Lung Ultrasound - Alveolar Syndrome


As previously mentioned, the percentage of air present in consolidated lung is only around 10%. This means lung US, like in pneumothorax, does not rely on air/fluid artefacts but can image the pathology directly. Alveolar syndrome encompasses alveolar consolidation (fluid in the alveoli - infection, blood) and atelectasis (collapsed alveolar units secondary to bronchial obstruction (dynamic airway compression from weakened distal airways or reduced FRC or compression by surrounding effusion). Severe alveolar oedema does not cause a fully consolidated US appearance - there may be small areas of consolidation but the lung will not appear hepatisised.

Consolidation

The multiple fluid filled alveolar units are separated by interlobular septa. If a consolidation reaches the chest wall (which over 90% do), the US beam will penetrate into the lung and be reflected back by each interlobular septa creating a tissue like pattern which looks much like the liver does on US.
Placing the probe at the PLAPS point discovers 90% of consolidations (90% sensitive and 98% specific) but more liberal use of the prove over the chest will improve the sensitivity further.
Lung sliding is often not present due to reduced lung expansion and sticking of the pleura due to an inflammatory process.
2 patterns are seen with consolidation:

Tissue-like sign.
As above the consolidated lung will be ‘hepatisised’ (looks similar to liver).
Extensive consolidation (of a whole lobe) will allow the opposite plural line to be seen (8-11cm deep) with mediastinum deeper still with the aorta or IVC visible. A fully consolidated lobe may be seen floating in a pleural effusion.

Alveoloar syndrome still
A fully consolidated right lower lobe surrounded by an effusion. IVC visible.

Shred sign.
Here it looks as if a chunk or chunks have been taken out of the lung (echo poor areas). These chunks will be bordered by aerated lung identified by sliding and comets.
This is most suggestive of pneumonia. The border of the consolidated and aerated lung is not sharp.

Shred
The shred sign. There appear to be chunks missing from the lung base.

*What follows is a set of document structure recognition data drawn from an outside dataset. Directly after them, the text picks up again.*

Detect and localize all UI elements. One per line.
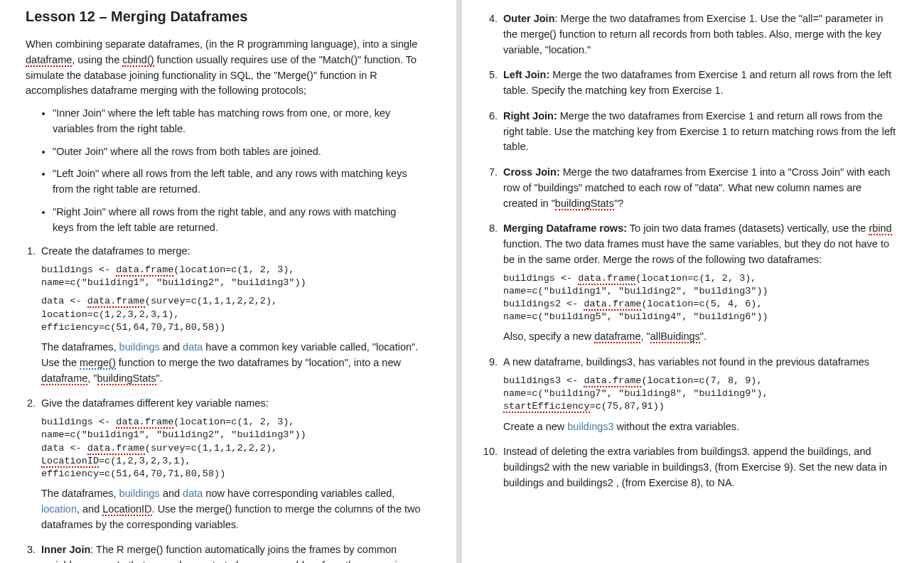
page-1: Lesson 12 – Merging Dataframes When comb… [0,0,462,563]
exercise-list-right: Outer Join: Merge the two dataframes fro… [488,11,898,491]
exercise-4: Outer Join: Merge the two dataframes fro… [500,11,898,58]
spell-dataframe: dataframe [26,54,72,67]
exercise-5: Left Join: Merge the two dataframes from… [500,68,898,99]
exercise-2: Give the dataframes different key variab… [38,396,431,532]
ex2-explain: The dataframes, buildings and data now h… [41,486,431,532]
document-pages: Lesson 12 – Merging Dataframes When comb… [0,0,924,563]
ex9-after: Create a new buildings3 without the extr… [503,419,898,435]
ex1-code-buildings: buildings <- data.frame(location=c(1, 2,… [41,264,431,289]
ex8-after: Also, specify a new dataframe, "allBuidi… [503,329,898,345]
exercise-8: Merging Dataframe rows: To join two data… [500,221,898,345]
spell-cbind: cbind() [122,54,154,67]
exercise-10: Instead of deleting the extra variables … [500,444,898,490]
bullet-left-join: "Left Join" where all rows from the left… [53,166,431,198]
exercise-6: Right Join: Merge the two dataframes fro… [500,109,898,155]
ex1-code-data: data <- data.frame(survey=c(1,1,1,2,2,2)… [41,295,431,334]
exercise-list-left: Create the dataframes to merge: building… [26,244,431,563]
ex8-code: buildings <- data.frame(location=c(1, 2,… [503,272,898,324]
join-types-list: "Inner Join" where the left table has ma… [26,106,431,235]
lesson-title: Lesson 12 – Merging Dataframes [26,6,431,27]
exercise-9: A new dataframe, buildings3, has variabl… [500,355,898,434]
ex1-explain: The dataframes, buildings and data have … [41,340,431,386]
page-2: Outer Join: Merge the two dataframes fro… [462,0,924,563]
bullet-inner-join: "Inner Join" where the left table has ma… [53,106,431,137]
exercise-3: Inner Join: The R merge() function autom… [38,542,431,563]
exercise-1: Create the dataframes to merge: building… [38,244,431,386]
ex9-code: buildings3 <- data.frame(location=c(7, 8… [503,375,898,414]
exercise-7: Cross Join: Merge the two dataframes fro… [500,165,898,211]
bullet-outer-join: "Outer Join" where all the rows from bot… [53,144,431,160]
ex2-code: buildings <- data.frame(location=c(1, 2,… [41,416,431,481]
intro-paragraph: When combining separate dataframes, (in … [26,37,431,99]
bullet-right-join: "Right Join" where all rows from the rig… [53,205,431,236]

Assessing degree of consolidation / aeration
If a lobe is not completely consolidated then the transition from aerated to consolidated lung is often seen with respiration when the probe is in a fixed position. This is not because the consolidated bit of lung is filling with air but because an aerated area is moving into view.



Anterior consolidations
Often small.
Often have adjacent B lines.
If infective are more likely to have an indistinct boundary with peri-lesional B lines and deep comets (not technically B lines as do not arise from the pleura) deep to the far margins. A focal interstitial syndrome.
If infarcts (PE) then are characteristically wedge shaped with sharp margins.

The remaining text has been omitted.